Read through the lines below and copy the ones holding the string "Normal".

[Stored data entries]
--- --- ---
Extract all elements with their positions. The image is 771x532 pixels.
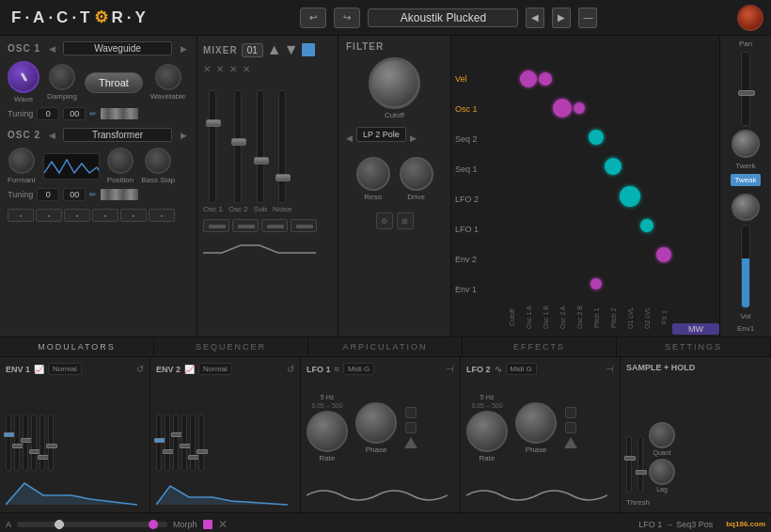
osc2-bassslap-knob[interactable]	[145, 148, 171, 174]
lfo2-shape-1[interactable]	[565, 407, 576, 418]
osc1-tuning-val1[interactable]	[37, 107, 59, 120]
mini-fader-4[interactable]	[291, 219, 317, 232]
transport-back[interactable]: ↩	[300, 8, 326, 28]
vol-slider[interactable]	[741, 225, 750, 308]
lfo2-triangle-btn[interactable]	[564, 437, 577, 448]
osc1-next[interactable]: ▶	[178, 43, 189, 55]
osc2-tune-icon[interactable]: ✏	[89, 190, 97, 199]
tab-modulators[interactable]: MODULATORS	[0, 337, 154, 356]
step-btn-5[interactable]: ▪	[120, 209, 147, 222]
lfo1-shape-1[interactable]	[405, 407, 417, 418]
filter-mode-select[interactable]: LP 2 Pole	[356, 127, 406, 142]
mod-dot[interactable]	[539, 72, 552, 86]
tweak-button[interactable]: Tweak	[731, 174, 760, 186]
filter-mode-prev[interactable]: ◀	[346, 133, 353, 143]
mod-dot[interactable]	[553, 99, 572, 117]
lfo1-triangle-btn[interactable]	[404, 437, 417, 448]
mixer-x1[interactable]: ✕	[203, 64, 211, 74]
mixer-x4[interactable]: ✕	[243, 64, 250, 74]
lfo1-shape-2[interactable]	[405, 422, 417, 433]
morph-b-dot[interactable]	[149, 520, 158, 529]
mini-fader-1[interactable]	[203, 219, 229, 232]
osc1-prev[interactable]: ◀	[46, 43, 57, 55]
vol-knob[interactable]	[732, 194, 760, 222]
mod-dots-container[interactable]	[503, 64, 672, 299]
osc1-wave-knob[interactable]	[8, 61, 39, 93]
mixer-next[interactable]: ▼	[284, 41, 299, 58]
transport-forward[interactable]: ↪	[334, 8, 360, 28]
lfo2-shape-2[interactable]	[565, 422, 576, 433]
env1-fader-3[interactable]	[23, 415, 28, 471]
osc2-tuning-val2[interactable]	[63, 188, 86, 201]
fader-osc2-thumb[interactable]	[231, 138, 246, 146]
mod-dot[interactable]	[620, 186, 640, 207]
env1-fader-2[interactable]	[14, 415, 20, 471]
pan-slider[interactable]	[741, 52, 750, 126]
preset-name[interactable]: Akoustik Plucked	[368, 8, 518, 27]
osc2-position-knob[interactable]	[107, 148, 134, 174]
fader-osc2-track[interactable]	[234, 90, 242, 203]
osc2-wavetable[interactable]: Transformer	[63, 128, 172, 142]
mod-dot[interactable]	[640, 219, 653, 232]
osc2-next[interactable]: ▶	[178, 130, 189, 141]
mod-dot[interactable]	[605, 158, 622, 175]
env2-fader-4[interactable]	[181, 415, 187, 471]
env1-mode[interactable]: Normal	[48, 363, 82, 375]
fader-sub-track[interactable]	[257, 90, 264, 203]
env2-fader-2[interactable]	[165, 415, 170, 471]
morph-thumb[interactable]	[55, 520, 64, 529]
step-btn-3[interactable]: ▪	[64, 209, 90, 222]
morph-track[interactable]	[17, 522, 167, 527]
morph-sq[interactable]	[203, 520, 212, 529]
sh-quant-knob[interactable]	[649, 422, 675, 448]
lfo2-phase-knob[interactable]	[515, 402, 557, 444]
filter-icon-1[interactable]: ⚙	[376, 212, 393, 229]
fader-noise-track[interactable]	[278, 90, 286, 203]
mixer-x2[interactable]: ✕	[216, 64, 224, 74]
step-btn-2[interactable]: ▪	[36, 209, 62, 222]
close-icon[interactable]: ✕	[218, 518, 228, 531]
step-btn-6[interactable]: ▪	[149, 209, 175, 222]
tab-settings[interactable]: SETTINGS	[617, 337, 771, 356]
lfo2-rate-knob[interactable]	[466, 411, 508, 452]
env2-loop-icon[interactable]: ↺	[287, 364, 294, 374]
osc1-tuning-val2[interactable]	[63, 107, 86, 120]
filter-drive-knob[interactable]	[400, 157, 433, 191]
twerk-knob[interactable]	[732, 130, 760, 158]
osc2-tuning-val1[interactable]	[37, 188, 59, 201]
env2-fader-1[interactable]	[156, 415, 162, 471]
env2-fader-3[interactable]	[173, 415, 179, 471]
mixer-prev[interactable]: ▲	[267, 41, 282, 58]
filter-icon-2[interactable]: ⊞	[397, 212, 414, 229]
tab-sequencer[interactable]: SEQUENCER	[154, 337, 308, 356]
osc1-wavetable-knob[interactable]	[155, 64, 181, 90]
filter-reso-knob[interactable]	[356, 157, 390, 191]
mod-dot[interactable]	[656, 247, 671, 262]
env1-fader-5[interactable]	[39, 415, 45, 471]
mod-dot[interactable]	[589, 130, 604, 145]
menu-icon[interactable]	[737, 5, 763, 31]
mixer-x3[interactable]: ✕	[229, 64, 237, 74]
osc1-damping-knob[interactable]	[49, 64, 75, 90]
env2-mode[interactable]: Normal	[198, 363, 232, 375]
lfo2-mode[interactable]: Midi G	[506, 363, 537, 375]
filter-cutoff-knob[interactable]	[369, 57, 420, 109]
tab-arpiculation[interactable]: ARPICULATION	[308, 337, 463, 356]
filter-mode-next[interactable]: ▶	[410, 133, 417, 143]
throat-button[interactable]: Throat	[85, 72, 143, 93]
preset-prev[interactable]: ◀	[526, 8, 544, 28]
osc2-formant-knob[interactable]	[8, 148, 35, 174]
env1-loop-icon[interactable]: ↺	[136, 364, 144, 374]
lfo1-link-icon[interactable]: ⊣	[446, 364, 454, 374]
mod-dot[interactable]	[520, 70, 537, 87]
fader-sub-thumb[interactable]	[254, 157, 269, 164]
osc1-wavetable[interactable]: Waveguide	[63, 41, 172, 55]
sh-fader-track-2[interactable]	[637, 436, 643, 493]
osc2-prev[interactable]: ◀	[46, 130, 57, 141]
step-btn-1[interactable]: ▪	[8, 209, 34, 222]
minimize-btn[interactable]: —	[578, 8, 597, 28]
mini-fader-3[interactable]	[261, 219, 288, 232]
fader-noise-thumb[interactable]	[275, 174, 291, 181]
sh-fader-track-1[interactable]	[626, 436, 632, 493]
env2-fader-5[interactable]	[190, 415, 196, 471]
--- --- ---
## Response area
env1-mode[interactable]: Normal	[48, 363, 82, 375]
env2-mode[interactable]: Normal	[198, 363, 232, 375]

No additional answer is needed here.